Suaramu adalah protes.
Nadamu adalah protes.
Nuranimu adalah protes.
Kau lahir dari protes atas tirani.
Kau sibak seluruh hegemoni.
Kini, mau kemana kau, Mas Willy?
Ketika suara-suara mulai seragam lagi.
Ketika bibit-bibit perlawanan tidak lagi puisi.
Ketika lebih banyak orang yang terbiasa dengan sikap saling menerima, saling menyapa, tetapi tanpa tawa, tanpa ketulusan.
Teater-teater kini kosong.
Kaupun menjadikannya bengkel.
Jalanan tidak lagi dipenuhi aroma berdentum suara-suara jiwa.
Yang ada kemacetan, gedung menjulang tinggi, utang menjerat bayi-bayi.
Yang ada adalah kejumawaan, berbagai tanda pangkat di dada penguasa, juga beragam pertunjukkan iklan-iklan mengejar keuntungan.

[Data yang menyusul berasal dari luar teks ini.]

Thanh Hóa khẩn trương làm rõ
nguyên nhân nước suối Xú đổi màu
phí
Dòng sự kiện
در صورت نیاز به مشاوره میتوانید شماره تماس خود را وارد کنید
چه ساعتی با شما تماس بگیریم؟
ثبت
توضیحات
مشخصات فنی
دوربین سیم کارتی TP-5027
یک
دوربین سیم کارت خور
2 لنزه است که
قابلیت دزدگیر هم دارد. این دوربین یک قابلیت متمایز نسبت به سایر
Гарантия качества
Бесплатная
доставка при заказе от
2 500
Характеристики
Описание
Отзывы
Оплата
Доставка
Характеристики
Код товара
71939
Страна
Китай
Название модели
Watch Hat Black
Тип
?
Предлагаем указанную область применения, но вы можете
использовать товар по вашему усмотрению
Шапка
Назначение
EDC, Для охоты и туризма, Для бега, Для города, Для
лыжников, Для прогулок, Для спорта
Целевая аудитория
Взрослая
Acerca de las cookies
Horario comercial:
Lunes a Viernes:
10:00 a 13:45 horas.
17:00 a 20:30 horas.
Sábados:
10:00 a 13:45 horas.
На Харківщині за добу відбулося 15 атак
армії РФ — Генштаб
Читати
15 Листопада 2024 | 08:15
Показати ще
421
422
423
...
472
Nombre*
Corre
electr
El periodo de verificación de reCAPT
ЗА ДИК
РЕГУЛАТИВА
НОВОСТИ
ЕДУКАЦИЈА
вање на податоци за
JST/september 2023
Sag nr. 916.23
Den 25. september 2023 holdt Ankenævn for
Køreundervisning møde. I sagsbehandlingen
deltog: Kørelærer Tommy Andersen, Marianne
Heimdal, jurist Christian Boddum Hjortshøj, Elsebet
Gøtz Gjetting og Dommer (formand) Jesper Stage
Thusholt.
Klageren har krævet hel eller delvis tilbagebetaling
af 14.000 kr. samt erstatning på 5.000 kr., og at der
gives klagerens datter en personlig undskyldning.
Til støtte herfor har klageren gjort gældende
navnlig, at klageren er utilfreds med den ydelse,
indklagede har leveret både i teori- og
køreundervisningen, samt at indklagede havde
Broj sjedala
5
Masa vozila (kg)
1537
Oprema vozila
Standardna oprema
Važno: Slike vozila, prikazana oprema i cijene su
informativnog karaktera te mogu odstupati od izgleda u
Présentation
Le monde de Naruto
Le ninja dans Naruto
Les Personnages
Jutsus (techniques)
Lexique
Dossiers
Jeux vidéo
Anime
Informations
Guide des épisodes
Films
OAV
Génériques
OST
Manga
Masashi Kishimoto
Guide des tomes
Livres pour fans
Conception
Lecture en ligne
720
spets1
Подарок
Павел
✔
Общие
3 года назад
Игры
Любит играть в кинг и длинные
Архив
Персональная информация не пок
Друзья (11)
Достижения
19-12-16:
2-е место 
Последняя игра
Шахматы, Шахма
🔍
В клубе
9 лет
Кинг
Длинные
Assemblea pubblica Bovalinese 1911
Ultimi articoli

Puisimu ternyata kalah, Mas Willy.
Tapi tetap ia akan hidup, abadi, sebagai legenda, ketika bangsa ini bisa berpikir, kelak.
Selamat jalan, Mas Willy.
Salam untuk Mbah Surip, sahabatmu.
(Puisi ini ditulis di Jakarta, sehari setelah meninggalnya Mas Willy alias WS Rendra, sepuluh tahun silam alias 07-08-2009.)